Oregon Health & Science University (OHSU) researchers have developed a new dental adhesive and composite that, when combined, deliver longer-lasting dental restorations. T
Oregon Health & Science University (OHSU) researchers have developed a new dental adhesive and composite that, when combined, deliver longer-lasting dental restorations. The findings may lead to a more resistant dental composite and fewer trips to the dentist to have worn restorations replaced.
The study, “Use of (Meth)acrylamides as Alternative Monomers in Dental Adhesive Systems,” published in Dental Materials, describes how the adhesive was found to be 30% stronger after six months in use than adhesives currently used to hold dental composites in place.
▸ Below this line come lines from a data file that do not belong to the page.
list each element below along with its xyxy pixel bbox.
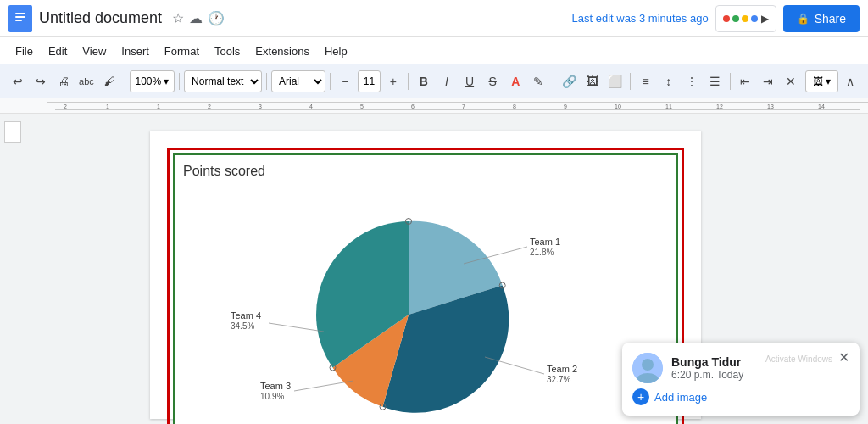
share-button[interactable]: 🔒 Share (783, 5, 860, 32)
link-button[interactable]: 🔗 (559, 70, 580, 93)
team2-percent: 32.7% (547, 375, 570, 384)
svg-text:11: 11 (665, 103, 672, 109)
menu-insert[interactable]: Insert (114, 42, 156, 61)
pie-chart-svg: Team 1 21.8% Team 2 32.7% Team 3 10.9% (222, 187, 629, 424)
add-image-button[interactable]: + Add image (632, 388, 849, 405)
team2-label: Team 2 (547, 364, 577, 374)
font-size-value: 11 (364, 75, 375, 87)
meet-icon-text: ▶ (761, 13, 769, 25)
spellcheck-button[interactable]: abc (75, 70, 97, 93)
history-icon[interactable]: 🕐 (208, 10, 225, 26)
toolbar-separator-3 (266, 73, 267, 90)
menu-format[interactable]: Format (158, 42, 206, 61)
menu-bar: File Edit View Insert Format Tools Exten… (0, 37, 868, 64)
drawing-button[interactable]: ⬜ (604, 70, 626, 93)
add-image-label: Add image (654, 391, 707, 404)
font-size-plus-button[interactable]: + (382, 70, 403, 93)
svg-point-22 (642, 359, 654, 371)
team3-label-line (294, 381, 353, 391)
bold-button[interactable]: B (413, 70, 434, 93)
chart-svg-area: Team 1 21.8% Team 2 32.7% Team 3 10.9% (183, 187, 668, 424)
underline-button[interactable]: U (459, 70, 480, 93)
line-spacing-button[interactable]: ↕ (658, 70, 679, 93)
image-options-icon: 🖼 (813, 75, 823, 87)
paint-format-button[interactable]: 🖌 (99, 70, 120, 93)
svg-rect-3 (15, 20, 22, 21)
star-icon[interactable]: ☆ (172, 10, 184, 26)
indent-decrease-button[interactable]: ⇤ (735, 70, 756, 93)
menu-help[interactable]: Help (318, 42, 354, 61)
svg-text:14: 14 (818, 103, 825, 109)
team4-label: Team 4 (231, 310, 261, 321)
activate-windows-label: Activate Windows (765, 354, 832, 364)
svg-text:2: 2 (64, 103, 67, 109)
redo-button[interactable]: ↪ (30, 70, 51, 93)
zoom-value: 100% (136, 75, 162, 87)
image-options-arrow: ▾ (826, 75, 831, 87)
highlight-button[interactable]: ✎ (528, 70, 549, 93)
notification-popup: Bunga Tidur 6:20 p.m. Today ✕ Activate W… (622, 343, 860, 416)
indent-increase-button[interactable]: ⇥ (758, 70, 779, 93)
print-button[interactable]: 🖨 (53, 70, 74, 93)
ruler: 2 1 1 2 3 4 5 6 7 8 9 10 11 12 13 14 (0, 98, 868, 114)
header-right: ▶ 🔒 Share (715, 5, 860, 32)
chart-inner: Points scored (173, 153, 678, 424)
svg-rect-0 (13, 8, 28, 29)
svg-text:5: 5 (360, 103, 364, 109)
font-size-display: 11 (358, 70, 381, 92)
toolbar-separator-8 (730, 73, 731, 90)
team1-label: Team 1 (530, 237, 560, 247)
ruler-svg: 2 1 1 2 3 4 5 6 7 8 9 10 11 12 13 14 (55, 102, 860, 110)
team1-percent: 21.8% (530, 248, 554, 257)
italic-button[interactable]: I (436, 70, 457, 93)
toolbar-separator-7 (630, 73, 631, 90)
image-insert-button[interactable]: 🖼 (581, 70, 603, 93)
menu-edit[interactable]: Edit (42, 42, 74, 61)
font-select[interactable]: Arial (271, 70, 326, 92)
zoom-selector[interactable]: 100% ▾ (130, 70, 175, 92)
paragraph-style-select[interactable]: Normal text (184, 70, 262, 92)
add-image-plus-icon: + (632, 388, 649, 405)
lock-icon: 🔒 (797, 13, 810, 25)
activate-windows-watermark: Activate Windows (765, 354, 832, 364)
chart-container-outer: Points scored (167, 148, 684, 424)
svg-text:1: 1 (106, 103, 109, 109)
toolbar-separator-5 (408, 73, 409, 90)
toolbar-separator-4 (330, 73, 331, 90)
svg-text:2: 2 (208, 103, 211, 109)
menu-extensions[interactable]: Extensions (248, 42, 316, 61)
chart-title: Points scored (183, 164, 668, 179)
title-icons: ☆ ☁ 🕐 (172, 10, 225, 26)
align-button[interactable]: ≡ (635, 70, 656, 93)
clear-format-button[interactable]: ✕ (781, 70, 802, 93)
toolbar-separator-2 (179, 73, 180, 90)
last-edit-link[interactable]: Last edit was 3 minutes ago (571, 12, 708, 25)
numbered-list-button[interactable]: ☰ (704, 70, 726, 93)
page-thumbnail[interactable] (4, 121, 21, 143)
strikethrough-button[interactable]: S (482, 70, 504, 93)
docs-app-icon (8, 5, 32, 32)
font-color-button[interactable]: A (505, 70, 526, 93)
svg-text:13: 13 (767, 103, 774, 109)
notification-close-button[interactable]: ✕ (838, 349, 849, 365)
undo-button[interactable]: ↩ (7, 70, 28, 93)
left-panel (0, 114, 25, 424)
menu-tools[interactable]: Tools (208, 42, 247, 61)
menu-view[interactable]: View (75, 42, 113, 61)
meet-button[interactable]: ▶ (715, 5, 776, 32)
svg-text:7: 7 (462, 103, 465, 109)
toolbar-collapse-button[interactable]: ∧ (840, 70, 861, 93)
notification-info: Bunga Tidur 6:20 p.m. Today (671, 355, 743, 381)
zoom-arrow: ▾ (164, 75, 169, 87)
svg-text:1: 1 (157, 103, 160, 109)
menu-file[interactable]: File (8, 42, 40, 61)
document-title[interactable]: Untitled document (39, 9, 162, 27)
svg-text:12: 12 (716, 103, 723, 109)
toolbar-image-options[interactable]: 🖼 ▾ (805, 70, 838, 92)
toolbar: ↩ ↪ 🖨 abc 🖌 100% ▾ Normal text Arial − 1… (0, 64, 868, 98)
font-size-minus-button[interactable]: − (335, 70, 356, 93)
team4-label-line (269, 323, 324, 332)
bullet-list-button[interactable]: ⋮ (681, 70, 702, 93)
cloud-icon[interactable]: ☁ (189, 10, 203, 26)
svg-rect-1 (15, 13, 25, 14)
In February 2019, the team published findings in Scientific Reports on a new composite infused with thiourethane—the same protective coating used for cars—that is two times more resistant to breakage than standard dental composites. These qualities allow it to hold up better to mastication than traditional composites. Jack Ferracane, PhD, chair and professor of restorative dentistry in the OHSU School of Dentistry, led the materials’ development.
“Every time we need to replace a restoration, more tooth structure is lost, and what started as perhaps a small lesion can turn into a large one—possibly requiring root canal treatment,” reports Carmem Pfeifer, DDS, PhD, an associate professor of restorative dentistry in the OHSU School of Dentistry, and corresponding author of the studies published in Scientific Reports and Dental Materials. Noting the more a dentist needs to drill, the weaker the tooth becomes, she suggests this material will decrease the likelihood of the tooth being further compromised.
While clinical trials are needed to determine how the material stands up in treatment, the researchers hold a positive outlook. “Based on the comparative performance of these materials with the commercially available controls, we project the restorations will last longer than today—with the important benefit that new caries lesions underneath the restorations will be less likely,” says Pfeifer. “This will mean the dentist does not have to replace the restorations as often, which, in turn, helps preserve natural tooth structure.”
The team is currently testing the adhesive and composite in vitro. Using a bioreactor and simulated cavity model, the researchers simulate caries in extracted teeth and incubate them in the presence of caries-forming bacteria. The machine then cycles through chewing motions to simulate the restoration in use.